Heute sind nur noch "Leichtmatrosen" an Merkels Seite und zudem noch illoyal. Und das einzige Schwergewicht Schäuble kämpft mit der eigenen Gesundheit. Volker Rühe wurde von Merkel auf die Seite geräumt, Heiner Geisslers Rat ist nicht mehr erwünscht. Frau Merkel will alles alleine machen und "kann es nicht".
Die Erwartung, dass Frau Merkel jetzt "den Schmidt geben kann!" zeigt, wie naiv Herr Sturm und die Medien noch an Frau Merkels Fähigkeiten glauben! Da ist nichts!!!!!!
Und Rüttgers und Pinkwart gestehen ihre Niederlage in NRW nicht ein! Wieder geht Zeit verloren in NRW und im ganzen Land, die wir nicht haben!

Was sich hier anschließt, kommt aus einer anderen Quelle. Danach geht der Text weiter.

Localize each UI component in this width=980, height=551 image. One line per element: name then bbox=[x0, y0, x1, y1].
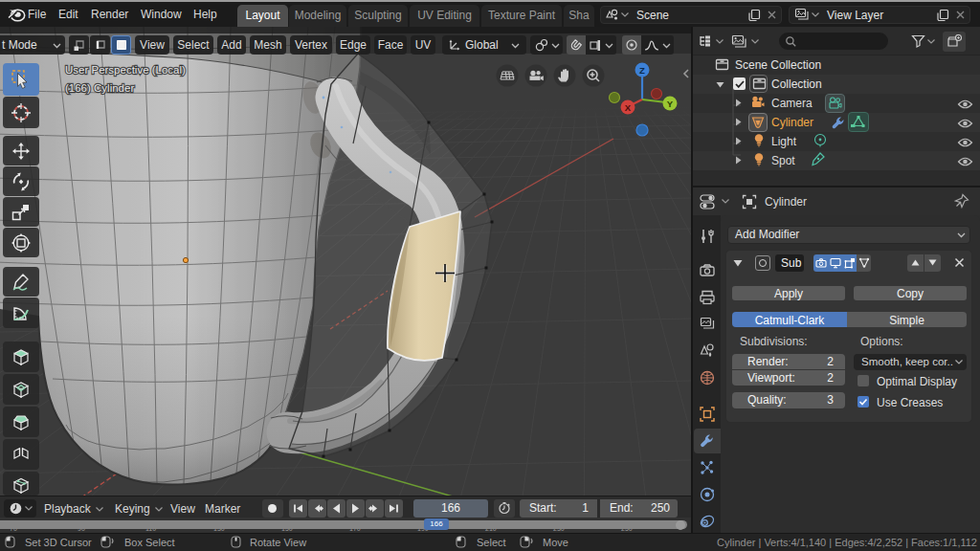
svg-text:Y: Y bbox=[667, 99, 674, 109]
svg-text:Z: Z bbox=[639, 65, 645, 76]
svg-text:User Perspective (Local): User Perspective (Local) bbox=[65, 64, 186, 76]
svg-text:(166) Cylinder: (166) Cylinder bbox=[65, 82, 134, 94]
svg-text:X: X bbox=[625, 102, 632, 113]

Die letzte Karte ist gespielt!
Man kann nur noch Angst haben um Deutschland und Europa!
Daran glaube ich nicht. Das wird immer mal wieder aufs Tapet gebracht, noch nie ist etwas Konkretes daraus erwachsen. Das liegt an der sozialen Struktur des bürgerlichen/konservativen Klientels bzw. dessen Mentalität. Die konservativen Kleinbürger und Mittelschichtler wollen an sich nichts aktiv verändern, sie arrangieren sich meist irgendwie mit dem Status quo, streben selten ernsthaft nach alternativen Politikansätzen, sind in ihrem Alltag viel politikferner und weit weniger an der Tagespoltik interessiert als die "Progressiven". Warum sollten sich diese Leute der Mühe unterziehen sich an eine neue Gruppierung zu gewöhnen, die sie am Anfang auch gar nicht richtig in Bezug auf Progammatik und Ziele einschätzen können? Dem konservativen Wähler ist zudem Parteiprogrammatik bei weitem nicht so wichtig wie seinem Pendant auf der Linken. Im Zweifelsfall wird weiter Union gewählt - hat schließlich der Opa auch schon so gehalten.
NRW-Wahl: Politologe Sturm ''Angela Merkel kann den Schmidt geben''
Frau Merkel und Helmut Schmidt in einem Atemzug!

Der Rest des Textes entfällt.